Ухмылка в сторону критики — всегдашний прием Б. Корнилова. Но в 1932 году он может еще не бояться зоилов. Беспокойство имеет другую причину, выломившись из тихой провинциальной изгороди, его поэзия не находит себе места, тяжелая тревожность, владеющая Корниловым, никак не может улечься в реальные контуры.

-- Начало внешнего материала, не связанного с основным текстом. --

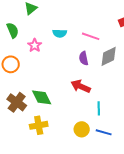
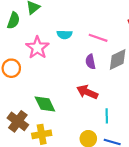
green semicircle: (13, 30) -> (13, 20), moved, turned 42
pink star: (35, 45) -> (37, 48), size x1.5
brown cross: (17, 102) -> (18, 121), moved

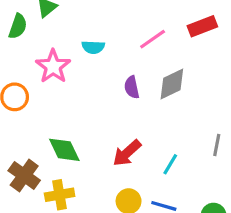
pink line: (98, 38) -> (153, 39), moved, turned -54
red arrow: (87, 92) -> (127, 153), moved, turned -66
cyan line: (107, 116) -> (170, 164), moved, turned 32

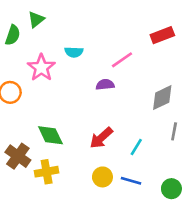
pink line: (153, 39) -> (122, 60), moved
gray diamond: (172, 84) -> (162, 98), moved
purple semicircle: (132, 87) -> (105, 85), turned 96

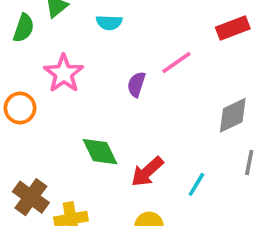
cyan semicircle: (74, 52) -> (109, 23), moved
purple semicircle: (105, 85) -> (136, 84), moved, turned -66
green diamond: (50, 135) -> (100, 152), moved

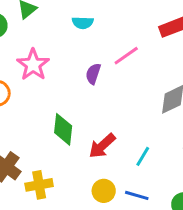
cyan semicircle: (109, 23) -> (83, 23), moved
green diamond: (100, 152) -> (63, 129), turned 32

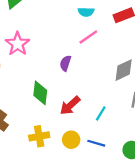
cyan semicircle: (83, 23) -> (86, 12), moved
purple semicircle: (93, 74) -> (65, 63), moved
yellow cross: (39, 185) -> (39, 136), moved

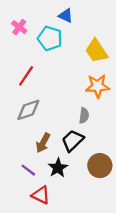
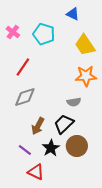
blue triangle: (66, 16) -> (73, 14), moved
pink cross: (19, 27) -> (13, 32), moved
gray semicircle: (84, 116) -> (74, 102), turned 72
brown circle: (100, 166) -> (77, 146), moved

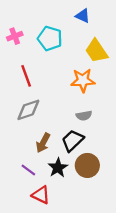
pink cross: (13, 32) -> (15, 36), turned 32
red line: (23, 67) -> (26, 76), turned -54
orange star: (86, 76) -> (83, 80), moved

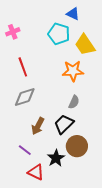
cyan pentagon: (50, 38) -> (59, 34), moved
gray semicircle: (84, 116) -> (74, 102), turned -56
black star: (58, 168) -> (56, 158), moved

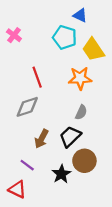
pink cross: (13, 32) -> (14, 35), turned -32
red line: (23, 67) -> (37, 77), moved
red triangle: (36, 172) -> (17, 189), moved

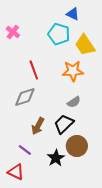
gray semicircle: (81, 112) -> (74, 102), turned 32

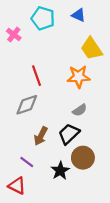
cyan pentagon: (59, 34) -> (43, 18), moved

В 1930 году он пишет стихотворение «Дед». Тарас Корнилов, рваный и нищий, ползает на животе перед барином. Распаренная, оплывшая, розовая барская туша, и рядом — «морда» деда, «синеватая, тяжелая, заспанная», «выставленная напоказ». В этой сцене ость элемент чисто корниловского куража. Но за нарочитой фразой: «злобу внука, ненависть волчью дед поднимает в моей крови» — угадывается и то, что вывернулось в злобу: ощущение обиды за развороченную русскую жизнь. Из-за фигуры «деда» встает фигура «прадеда», мутноглазого, косматого безобразника, с которым поэт признает прямую связь: «я себя разрываю на части за родство вековое с тобой». К этим стихам трудно отнестись как к объективным автобиографическим свидетельствам, но эти свидетельства ценны в ином смысле. Реальность поэзии — дух поэта. Тихая уездная Русь улетучивается из стихов Корнилова, ирония, разъедавшая его «провинциальные» картинки, оборачивается в «Прадеде» свирепой и глухой яростью. По догадке одного из критиков «свой неправильный, трудный характер Корнилов пытается объяснить, углубляясь в далекие дебри своей социальной родословной». «Неправильный, трудный характер» и есть главная ценность, ибо характер этот — порождение времени. Сконцентрировав в себе драму гибнущего русского крестьянства, Корнилов не умеет ни объяснить ее, ни облечь в формы обязательной в ту пору социальности. Все явные социальные битвы, как он считает, состоялись в прошлом либо грянут в будущем. В настоящем остается ему только смутная тревога, и она гонит Корнилова от темы к теме, ломает, крутит и гнет его.